§ WHAT NEEDS TO BE DONE: A stretch of the entries below is to be set down exactly, running from the line with "remains focused on" through the line with "gold, to invest in Bitcoin?", both included, and no other line.

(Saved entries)
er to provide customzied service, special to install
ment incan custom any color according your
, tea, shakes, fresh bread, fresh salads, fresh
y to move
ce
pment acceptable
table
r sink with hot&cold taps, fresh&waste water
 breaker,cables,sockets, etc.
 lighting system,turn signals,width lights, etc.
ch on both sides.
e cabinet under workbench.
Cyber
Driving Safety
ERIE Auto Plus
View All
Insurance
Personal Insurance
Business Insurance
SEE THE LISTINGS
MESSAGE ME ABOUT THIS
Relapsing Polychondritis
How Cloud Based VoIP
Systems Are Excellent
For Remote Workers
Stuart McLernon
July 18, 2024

==

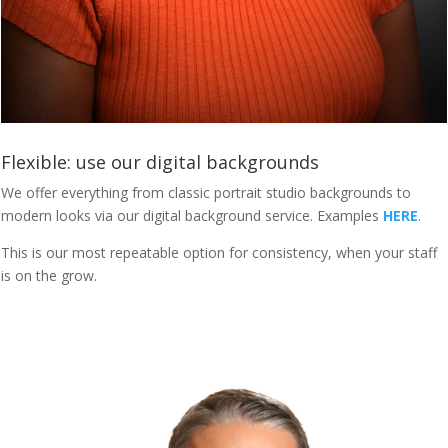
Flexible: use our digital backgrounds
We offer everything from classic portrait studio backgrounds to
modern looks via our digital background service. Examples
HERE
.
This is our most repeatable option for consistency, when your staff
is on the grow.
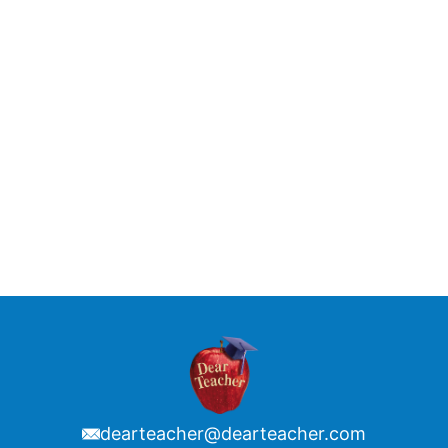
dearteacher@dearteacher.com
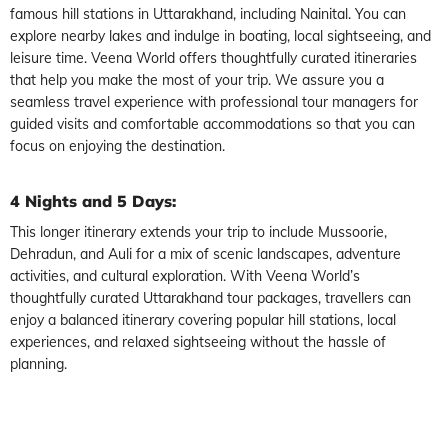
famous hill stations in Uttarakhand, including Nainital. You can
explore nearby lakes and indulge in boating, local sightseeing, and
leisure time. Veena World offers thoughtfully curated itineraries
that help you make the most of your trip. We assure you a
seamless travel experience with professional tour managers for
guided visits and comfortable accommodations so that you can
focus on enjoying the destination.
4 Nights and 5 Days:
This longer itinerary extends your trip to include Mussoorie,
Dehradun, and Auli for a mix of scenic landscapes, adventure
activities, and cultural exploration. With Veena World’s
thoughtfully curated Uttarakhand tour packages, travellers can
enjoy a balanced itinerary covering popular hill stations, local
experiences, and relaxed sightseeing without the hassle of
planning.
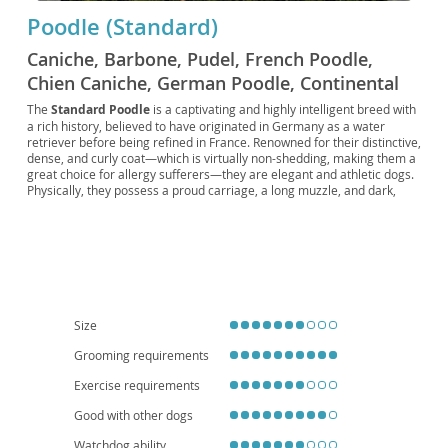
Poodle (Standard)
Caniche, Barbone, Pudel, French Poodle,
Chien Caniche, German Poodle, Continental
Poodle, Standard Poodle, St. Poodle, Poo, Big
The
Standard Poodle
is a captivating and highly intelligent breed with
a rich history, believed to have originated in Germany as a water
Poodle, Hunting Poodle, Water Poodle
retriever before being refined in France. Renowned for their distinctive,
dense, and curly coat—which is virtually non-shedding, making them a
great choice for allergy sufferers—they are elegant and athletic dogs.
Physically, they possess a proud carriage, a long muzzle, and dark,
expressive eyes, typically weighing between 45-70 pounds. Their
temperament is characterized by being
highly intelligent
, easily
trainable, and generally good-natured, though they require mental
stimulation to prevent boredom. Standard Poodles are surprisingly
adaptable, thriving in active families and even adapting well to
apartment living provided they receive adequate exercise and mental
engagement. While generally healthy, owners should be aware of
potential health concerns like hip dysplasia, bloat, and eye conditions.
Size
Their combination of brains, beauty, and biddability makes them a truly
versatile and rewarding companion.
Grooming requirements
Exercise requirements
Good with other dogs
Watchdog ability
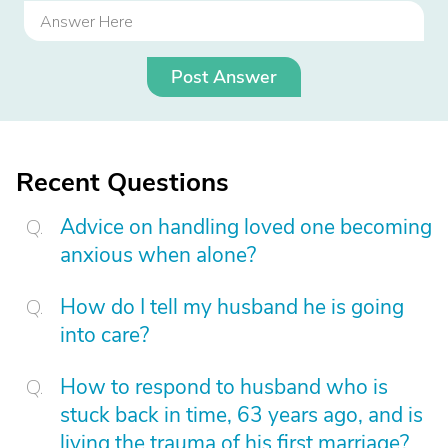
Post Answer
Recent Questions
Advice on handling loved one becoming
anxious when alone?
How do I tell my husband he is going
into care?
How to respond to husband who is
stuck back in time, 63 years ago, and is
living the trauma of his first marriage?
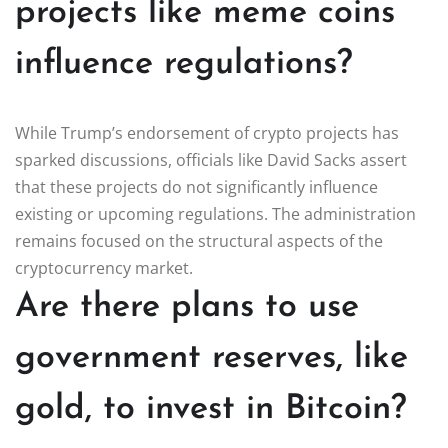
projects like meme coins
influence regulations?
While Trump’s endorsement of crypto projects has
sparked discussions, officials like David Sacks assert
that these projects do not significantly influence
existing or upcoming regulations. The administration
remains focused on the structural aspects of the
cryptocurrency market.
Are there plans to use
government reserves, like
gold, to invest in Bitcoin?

§ RESULT OF THIS EXERCISE:
remains focused on the structural aspects of the
cryptocurrency market.
Are there plans to use
government reserves, like
gold, to invest in Bitcoin?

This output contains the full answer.